Mélange unique de bantou et d'espagnol, ce langage créole est né à San Basilio de Palenque, un village fondé au début du XVIIe sur les hauteurs de Carthagène, principal port de la traite négrière à l'époque coloniale du vice-royaume de Nouvelle Grenade.
Parlé autrefois par les esclaves dits "marrons", des fugitifs ayant trouvé refuge dans cette enclave, le "palenque" est officiellement pratiqué encore aujourd'hui dans une école de cette commune, inscrite au patrimoine culturel immatériel de l'humanité de l'Unesco en 2005.

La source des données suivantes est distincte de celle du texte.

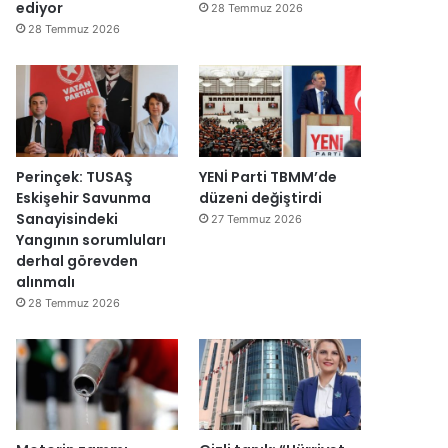
y
v
ediyor
28 Temmuz 2026
e
a
28 Temmuz 2026
n
r
i
:
d
“
e
T
n
e
a
p
ç
k
Perinçek: TUSAŞ
YENİ Parti TBMM’de
ı
i
Eskişehir Savunma
düzeni değiştirdi
l
m
Sanayisindeki
27 Temmuz 2026
d
m
Yangının sorumluları
ı
a
derhal görevden
h
alınmalı
k
28 Temmuz 2026
e
m
e
y
e
d
e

L'établissement a ouvert ses portes en août 2011, plus de 160 ans après le décret du 21 mai 1851 abolissant l'esclavage dans ce pays où 10,4% de la population est d'origine africaine (selon le dernier recensement de 2005). Il accueille 403 élèves, en majorité de jeunes adultes.
"Ils parlent très bien palenquero. Très souvent, ce sont même eux qui nous corrigent", affirme à l'AFP Basilia Perez, une professeur de 43 ans qui met au service de l'alphabétisation du village tous les aspects de sa culture, des traditions vestimentaires ou musicales aux rites funèbres.
Ses étudiants ne sont pas seulement les rares personnes connaissant ce dialecte hérité du centre et du sud de l'Afrique, régions où ont été arrachés les esclaves envoyés en Colombie. Ils sont aussi ceux qui en perpétuent la tradition dans ce village divisé en deux quartiers.
"Le quartier du haut fut le premier à être bâti. C'est là qu'arrivèrent les Africains qui parlaient des langues bantoues. Le quartier du bas fut constitué plus tard par la population qui parlait espagnol", raconte à l'AFP Justo Valdes, un chanteur de 60 ans, directeur d'un groupe de musique local.
La conservation de la langue palanquero tient aux origines même du village, où cette communauté s'est maintenue à l'écart du reste du pays durant des siècles, restant repliée jusqu'aux années 30 du XXe siècle.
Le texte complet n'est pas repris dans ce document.